I am the "poster child" for someone who made a LOT of mistakes in investing, but who muddled through anyway mostly due to LBYM. See below; I probably should have been investing money in taxable accounts from 2002-2006 instead of buying and paying off my house during that time, since the market was soaring. I also was an idiot to invest 100% in equity funds for several years, though a lucky idiot. I should have bought a Corolla instead of a Camry Solara. I could go on and on. Retrospect is great. But it is possible to recover from mistakes if you just LBYM and keep doing the best you can with the money you save.
For me, what worked in 10 years starting at age 51 was:
(1) Get a job with modest 5-figure salary but good retirement benefits in an affordable location and and start living "like a student", on as little as possible while maxing out retirement accounts (these three things needed to be in place from the start). I had other job offers with better salaries, but chose federal employment because I was seeking job and retirement security.
(2) Pay off and destroy credit cards and other debt, traded in my junker car (worth $200
) for a new Toyota paid for in cash; save up down payment for house and start looking for a house. (first 2-3 years)
(3) Buy a modest house, and pay it off (years 3-7)
(4) Build taxable investment accounts (years 7-10)
By year 8 I was already FI (at the level of LBYM to which I was by then accustomed) and just waiting for retirement elegibility and building my investment accounts. I had joined the ER Forum by that time since retirement was definitely on my horizon. As everyone here knows, during year 9 I came into an unexpected and substantial windfall although I was already financially independant before that happened.
My investment accounts have been solely in mutual funds, mostly index funds but some other diversified mutual funds as well. Is that the way to go?

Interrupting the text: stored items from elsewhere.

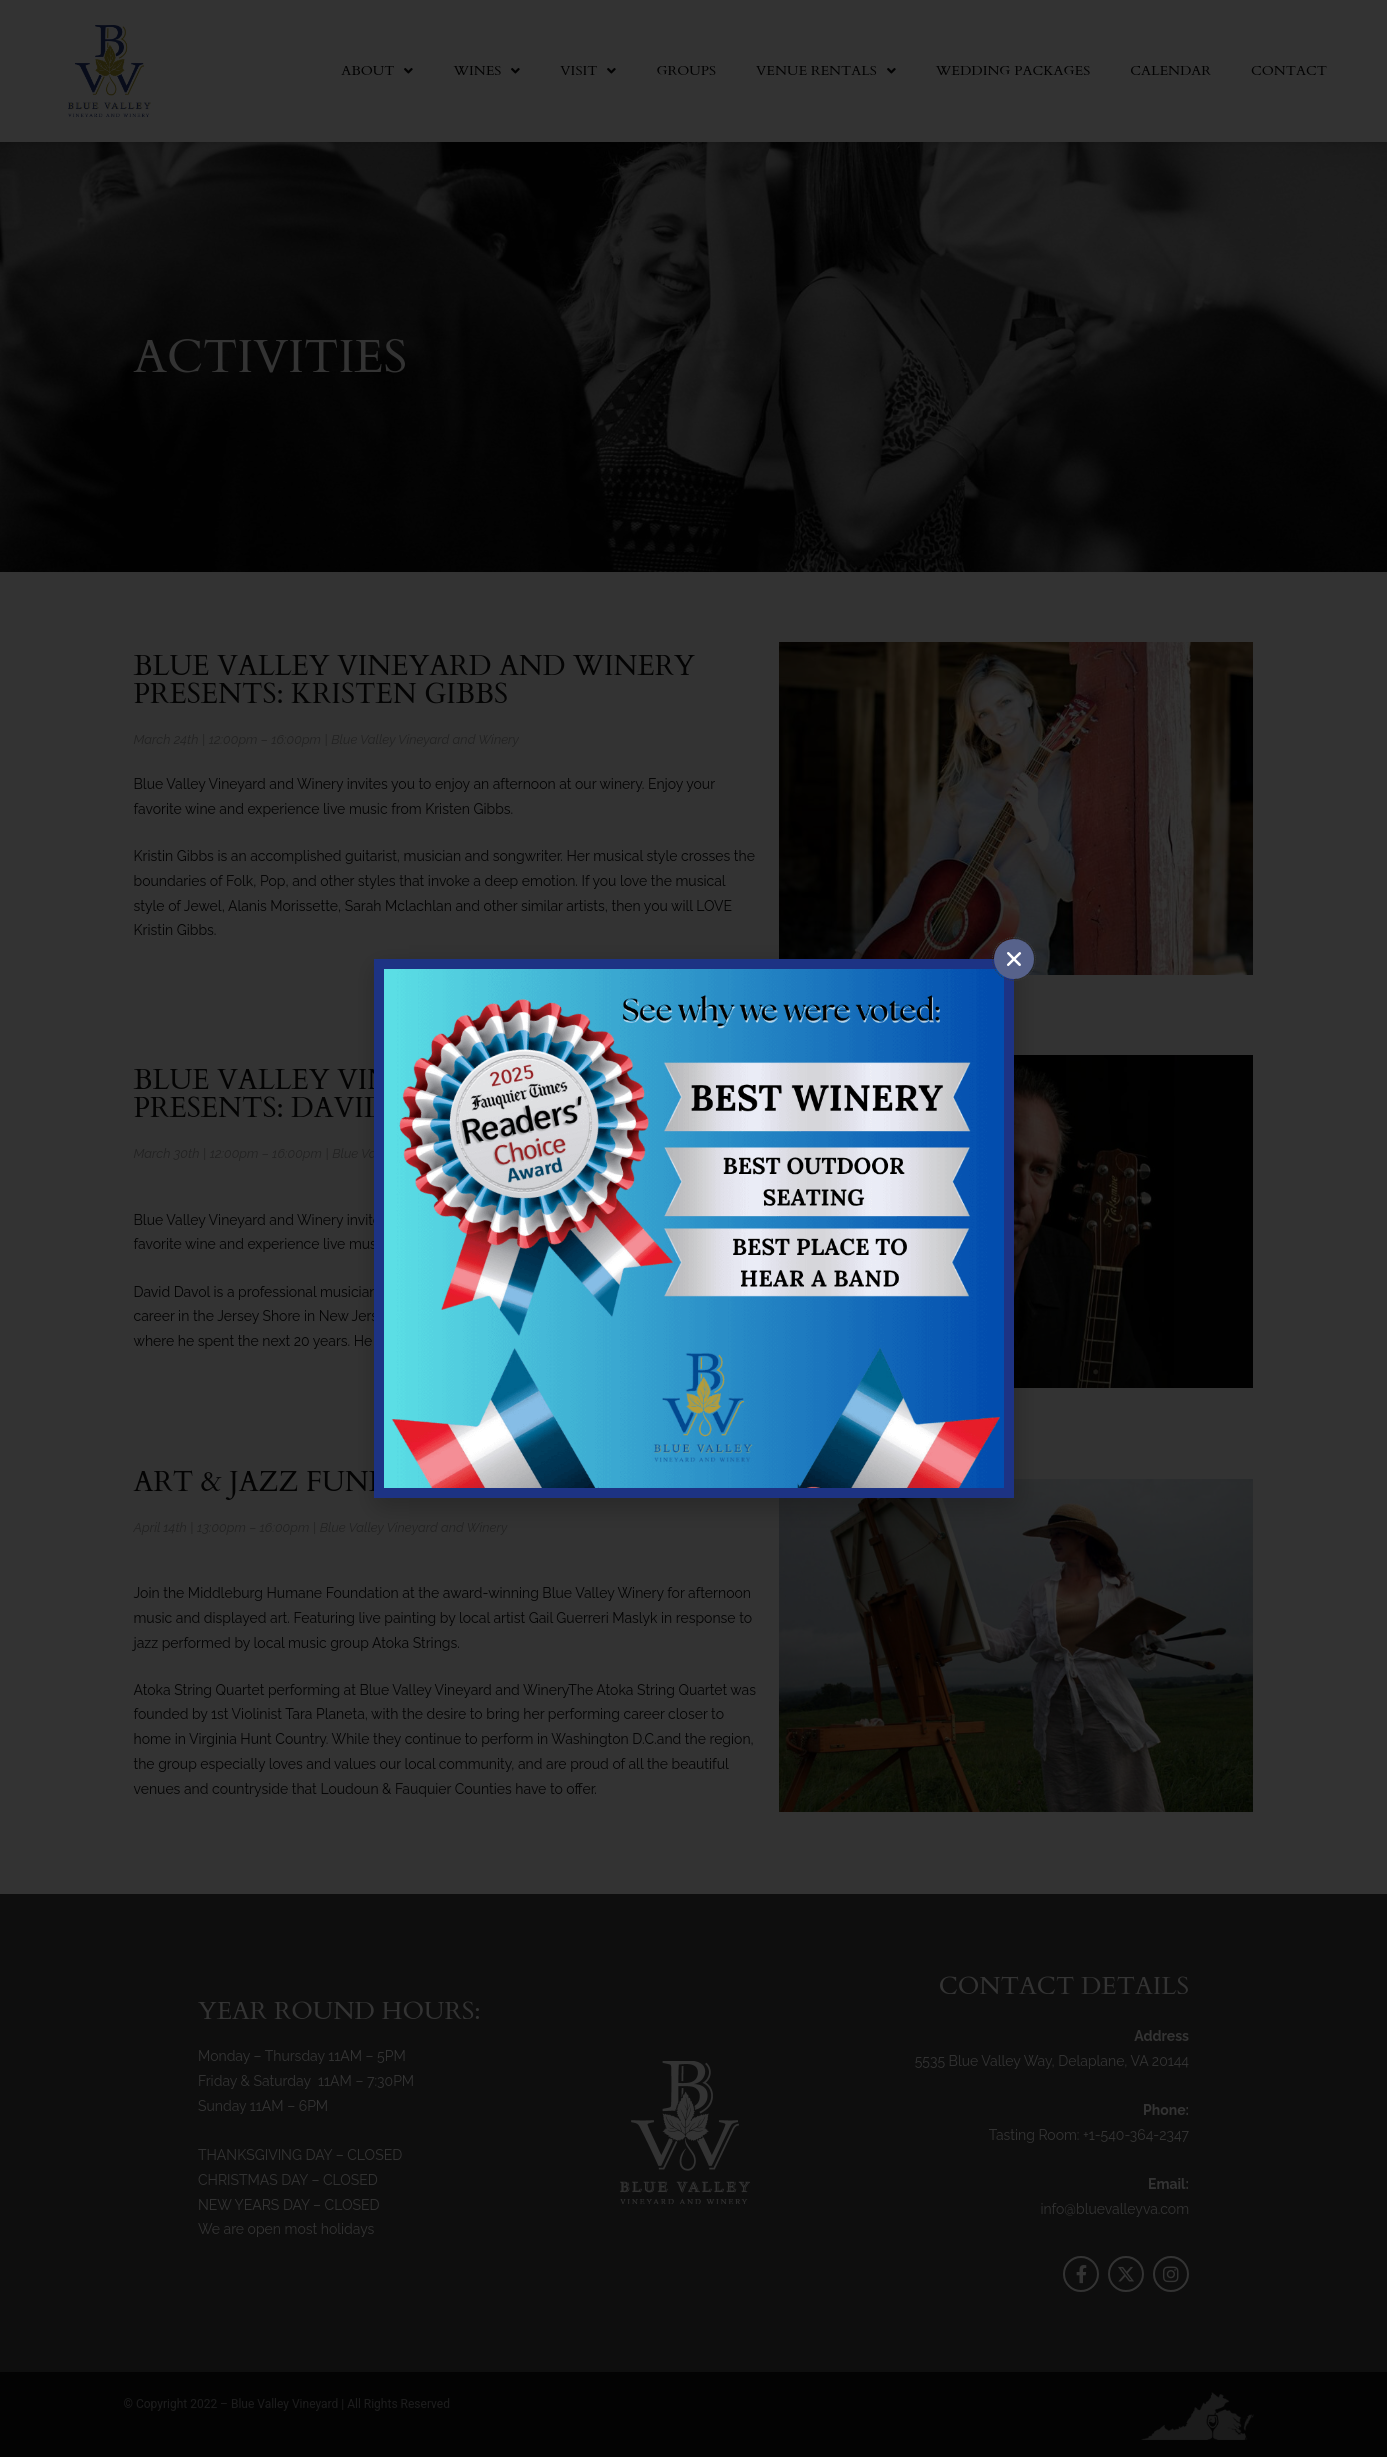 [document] (693, 1228)
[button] (1014, 959) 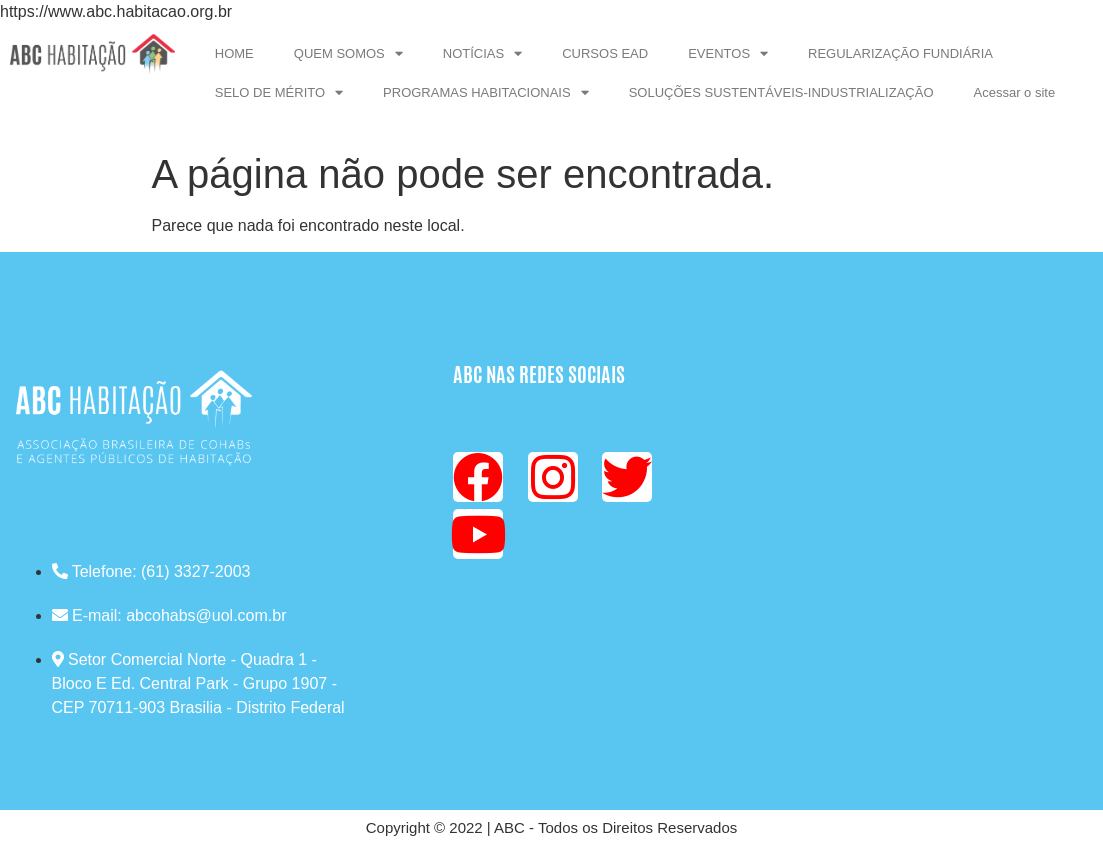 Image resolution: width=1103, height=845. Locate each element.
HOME (234, 53)
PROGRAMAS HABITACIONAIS (486, 92)
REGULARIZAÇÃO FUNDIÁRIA (900, 53)
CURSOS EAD (605, 53)
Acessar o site (1015, 92)
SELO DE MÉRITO (279, 92)
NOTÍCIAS (482, 53)
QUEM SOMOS (348, 53)
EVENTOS (728, 53)
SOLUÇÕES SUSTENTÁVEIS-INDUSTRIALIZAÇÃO (781, 92) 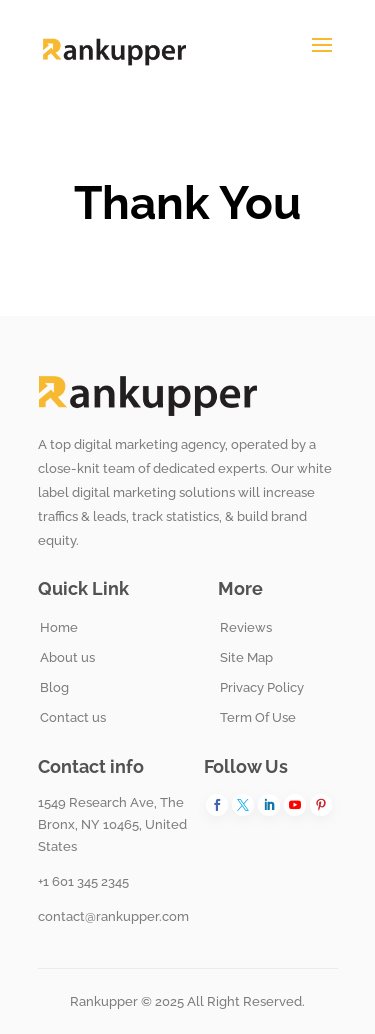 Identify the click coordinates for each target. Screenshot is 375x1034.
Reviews (246, 627)
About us (67, 657)
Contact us (73, 717)
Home (59, 627)
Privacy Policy (262, 687)
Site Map (246, 657)
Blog (54, 687)
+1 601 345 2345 (83, 881)
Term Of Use (258, 717)
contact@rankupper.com (113, 916) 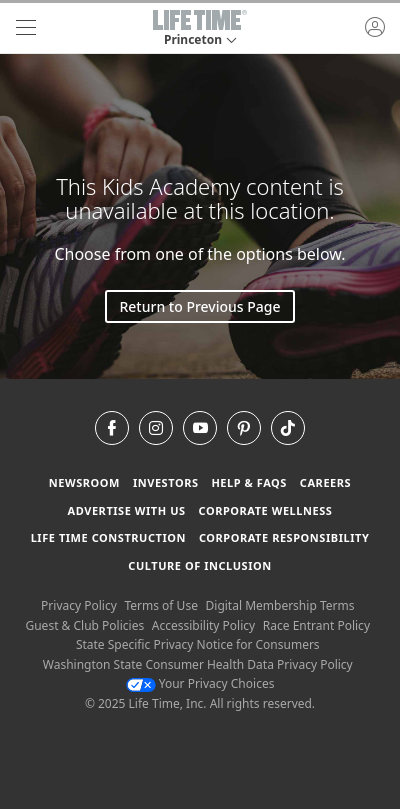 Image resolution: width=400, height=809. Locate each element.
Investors (166, 482)
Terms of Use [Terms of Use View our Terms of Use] (160, 605)
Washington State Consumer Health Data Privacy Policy (198, 664)
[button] (200, 28)
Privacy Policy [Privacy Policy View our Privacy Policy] (79, 605)
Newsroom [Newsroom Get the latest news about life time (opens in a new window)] (84, 482)
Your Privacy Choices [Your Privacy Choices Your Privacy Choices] (200, 683)
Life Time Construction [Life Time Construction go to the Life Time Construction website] (108, 537)
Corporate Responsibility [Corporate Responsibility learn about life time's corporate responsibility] (284, 537)
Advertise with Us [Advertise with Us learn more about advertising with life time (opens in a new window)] (127, 510)
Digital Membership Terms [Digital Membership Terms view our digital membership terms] (280, 605)
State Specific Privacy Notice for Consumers (198, 644)
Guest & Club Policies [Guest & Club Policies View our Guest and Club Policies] (84, 625)
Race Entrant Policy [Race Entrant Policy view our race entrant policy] (316, 625)
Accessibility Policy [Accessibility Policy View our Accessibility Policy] (203, 625)
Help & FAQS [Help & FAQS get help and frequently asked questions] (249, 482)
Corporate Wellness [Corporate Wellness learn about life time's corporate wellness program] (265, 510)
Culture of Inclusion (199, 565)
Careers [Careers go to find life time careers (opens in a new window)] (325, 482)
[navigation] (26, 28)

I don't know, but I didn't know beans about investing and I thought that would be a good way to diversify and spread out my risk.
I started my retirement accounts during the tech crash, and my asset allocation was almost entirely equity funds during the first five years or so (I figured I had to have b*lls of steel
and take some very uncomfortable risks if I was ever to have any chance of ER). I lucked out as the market rose substantially during that time.Then I gradually transitioned to a very conservative asset allocation by the time I reached year 8 or 9.
The point I am trying to make is that LBYM, putting everything you can towards your goal in some manner, and blind luck with the market can compensate for a LOT of investment mistakes. This is especially true if you make a sincere effort to read and study at least a half dozen books from
this list in order to learn as much as you can about investing.